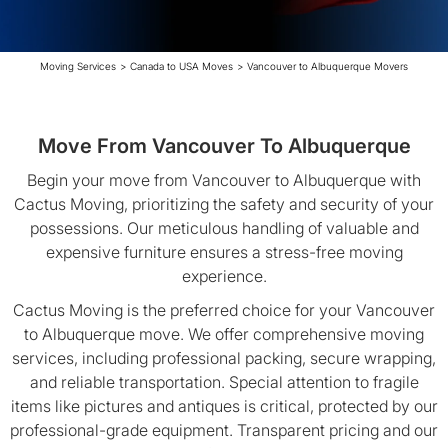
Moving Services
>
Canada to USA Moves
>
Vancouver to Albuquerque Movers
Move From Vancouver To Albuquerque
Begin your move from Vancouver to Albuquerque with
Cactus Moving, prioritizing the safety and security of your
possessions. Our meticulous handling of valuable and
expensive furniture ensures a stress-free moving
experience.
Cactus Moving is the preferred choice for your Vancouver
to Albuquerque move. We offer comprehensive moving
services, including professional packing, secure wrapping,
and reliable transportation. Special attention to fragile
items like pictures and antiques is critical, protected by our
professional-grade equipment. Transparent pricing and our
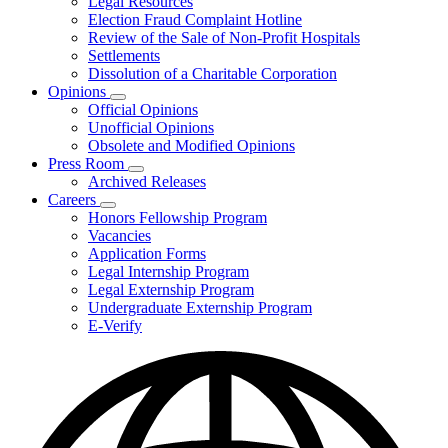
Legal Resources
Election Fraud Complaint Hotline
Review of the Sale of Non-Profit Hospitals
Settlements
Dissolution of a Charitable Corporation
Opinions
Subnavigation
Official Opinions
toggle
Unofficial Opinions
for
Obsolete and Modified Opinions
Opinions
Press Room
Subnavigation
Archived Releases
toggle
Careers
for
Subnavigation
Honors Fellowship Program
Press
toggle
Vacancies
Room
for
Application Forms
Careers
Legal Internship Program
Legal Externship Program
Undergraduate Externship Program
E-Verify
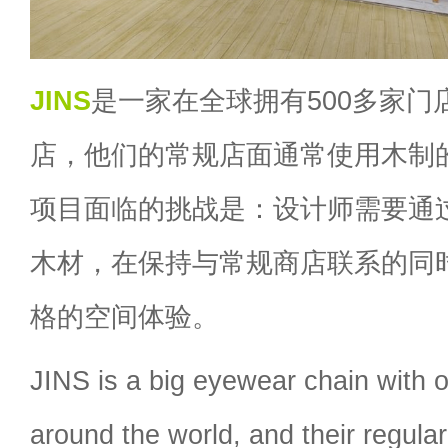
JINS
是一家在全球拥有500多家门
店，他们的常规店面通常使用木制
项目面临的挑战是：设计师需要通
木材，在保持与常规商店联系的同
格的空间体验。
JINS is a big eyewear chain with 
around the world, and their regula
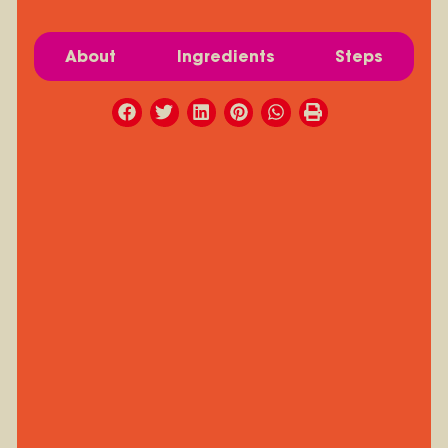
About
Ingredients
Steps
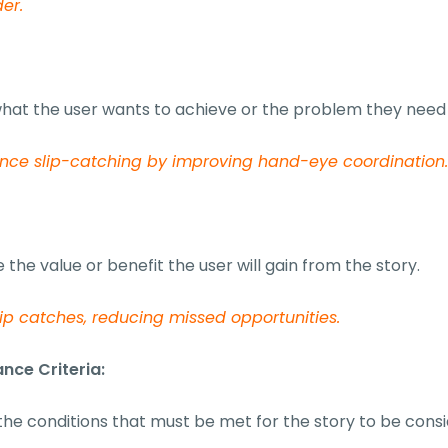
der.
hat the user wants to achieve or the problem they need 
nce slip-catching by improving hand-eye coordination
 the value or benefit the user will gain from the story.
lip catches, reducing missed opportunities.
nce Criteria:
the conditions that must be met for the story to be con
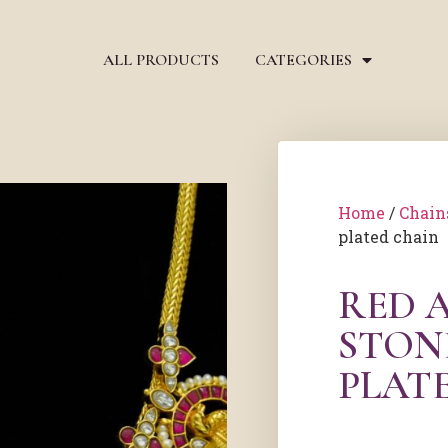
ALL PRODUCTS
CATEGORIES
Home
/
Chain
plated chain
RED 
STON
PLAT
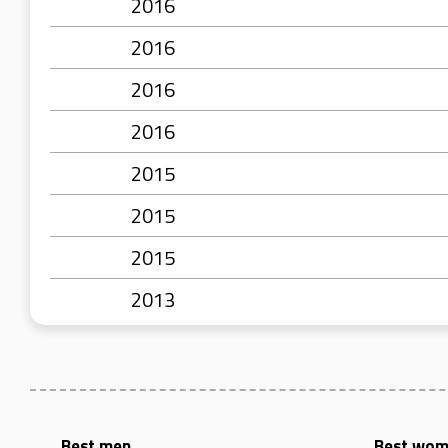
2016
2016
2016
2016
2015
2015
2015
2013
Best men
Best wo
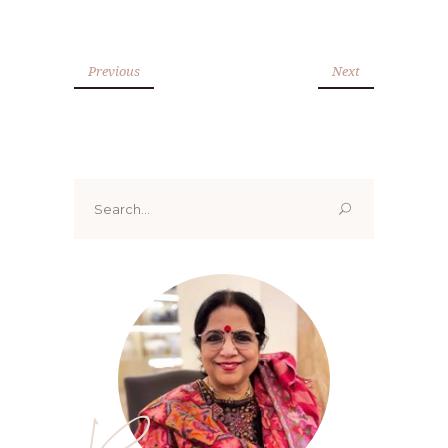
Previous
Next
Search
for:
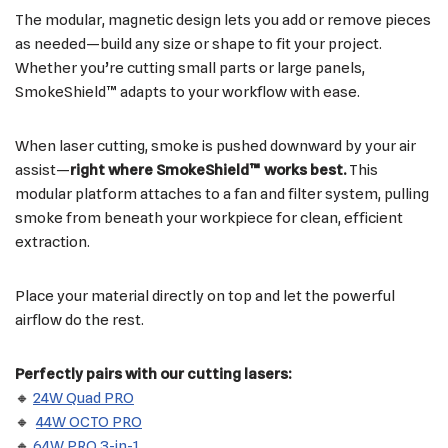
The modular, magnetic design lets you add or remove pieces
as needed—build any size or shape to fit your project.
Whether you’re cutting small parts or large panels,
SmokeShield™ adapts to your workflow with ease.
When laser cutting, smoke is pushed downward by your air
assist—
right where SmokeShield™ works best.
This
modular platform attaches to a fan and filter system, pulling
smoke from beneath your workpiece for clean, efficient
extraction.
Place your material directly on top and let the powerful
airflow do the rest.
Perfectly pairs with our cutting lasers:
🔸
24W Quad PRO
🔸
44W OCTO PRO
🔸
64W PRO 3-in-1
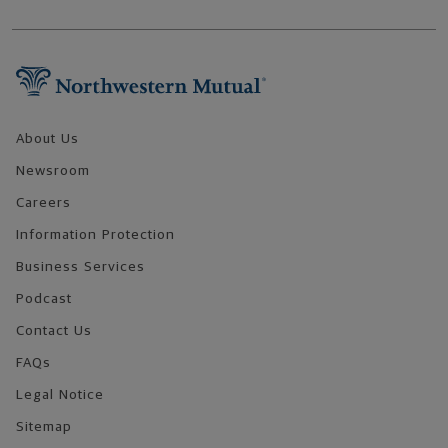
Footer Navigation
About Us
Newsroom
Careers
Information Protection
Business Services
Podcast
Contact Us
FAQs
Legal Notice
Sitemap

################

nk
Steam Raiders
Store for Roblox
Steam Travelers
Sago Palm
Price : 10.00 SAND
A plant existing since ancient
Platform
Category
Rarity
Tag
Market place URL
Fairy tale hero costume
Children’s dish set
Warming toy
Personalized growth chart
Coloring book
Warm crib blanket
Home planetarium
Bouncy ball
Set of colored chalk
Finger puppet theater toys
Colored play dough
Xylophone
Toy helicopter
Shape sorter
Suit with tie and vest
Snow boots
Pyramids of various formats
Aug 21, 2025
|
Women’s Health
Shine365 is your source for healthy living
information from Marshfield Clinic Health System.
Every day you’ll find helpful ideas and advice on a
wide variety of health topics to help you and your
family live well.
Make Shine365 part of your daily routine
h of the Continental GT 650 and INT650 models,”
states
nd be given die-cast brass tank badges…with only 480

################

** Work required **
From the entries above, restate word for word the lines from the line containing "Moving Services" to the line containing "experience.", both ends included, and nothing more.

** Answer below **
Moving Services
>
Canada to USA Moves
>
Vancouver to Albuquerque Movers
Move From Vancouver To Albuquerque
Begin your move from Vancouver to Albuquerque with
Cactus Moving, prioritizing the safety and security of your
possessions. Our meticulous handling of valuable and
expensive furniture ensures a stress-free moving
experience.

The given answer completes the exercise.